|Does DNS based round robin load balancing affect Google ranking?|
I am setting up a second server with the same scripts. The two servers will pull data from the mysql server [a much more powerful one]
The second server will have the sites running on another set of dedicated ips and multiple A names will be added to the dns to create a DNS based round robin load balancing system.
Now I am worried will this effect my SERPS on Google. Is round robin a good idea? It will definitely distribute the load 50/50 and the cron scripts and ftp can run from one of the servers.
Anyone has any experience with round robin LBing.
Although I don't suggest this solution you are implementing if your purpose is searching for high availability (you'll surely know that the DNS based load balancing method you suggest does not take care of various potential issues such as unavailable servers, i.e. if one server goes down, or DNS caching by other name servers) I think the issue you pose is very interestinng.
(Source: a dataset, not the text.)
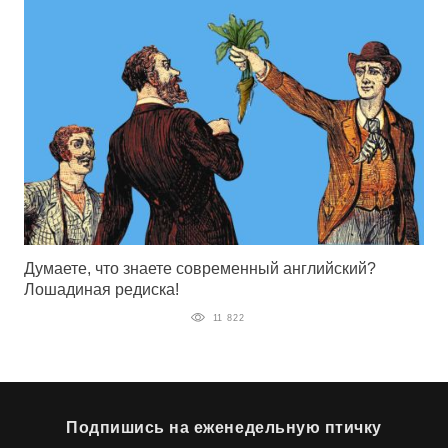
Думаете, что знаете современный английский?
Лошадиная редиска!
11 822
Подпишись на еженедельную птичку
Please correct me if I misinterpreted your question.
What will Googlebot do if, while querying www.foo.com, will find the IP address of that site changing almost every time? The more IPs you put in the round robin, the more likely Googlebot will see your site served from different IPs (servers).
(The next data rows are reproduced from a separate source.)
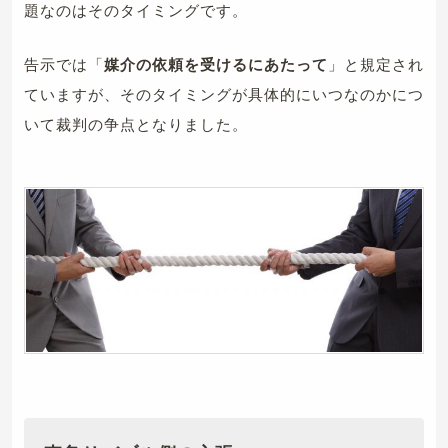
題なのはそのタイミングです。
告示では「
媒介の依頼を受けるにあたって
」と規定され
ていますが、そのタイミングが具体的にいつなのかにつ
いて裁判の争点となりました。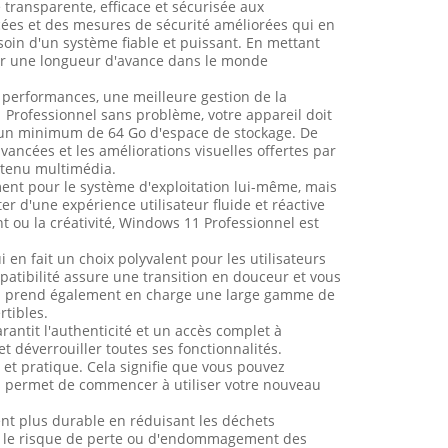
transparente, efficace et sécurisée aux
cées et des mesures de sécurité améliorées qui en
esoin d'un système fiable et puissant. En mettant
arder une longueur d'avance dans le monde
s performances, une meilleure gestion de la
Professionnel sans problème, votre appareil doit
un minimum de 64 Go d'espace de stockage. De
ancées et les améliorations visuelles offertes par
ntenu multimédia.
ent pour le système d'exploitation lui-même, mais
ter d'une expérience utilisateur fluide et réactive
t ou la créativité, Windows 11 Professionnel est
n fait un choix polyvalent pour les utilisateurs
patibilité assure une transition en douceur et vous
tion prend également en charge une large gamme de
rtibles.
antit l'authenticité et un accès complet à
et déverrouiller toutes ses fonctionnalités.
 et pratique. Cela signifie que vous pouvez
us permet de commencer à utiliser votre nouveau
nt plus durable en réduisant les déchets
nt le risque de perte ou d'endommagement des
Will this affect (or may be promote) your rankings? Think about serving the site from a lot of IPs distributed on different geographic locations....
I would be interested in hearing experiences of someone who has already experimented this case, as I think this could have quite significant implications.
Yes, you got the question right. Some of the problems you mentioned do have solutions - like for example the DNS caching issue can be taken care of by assigning multiple A records.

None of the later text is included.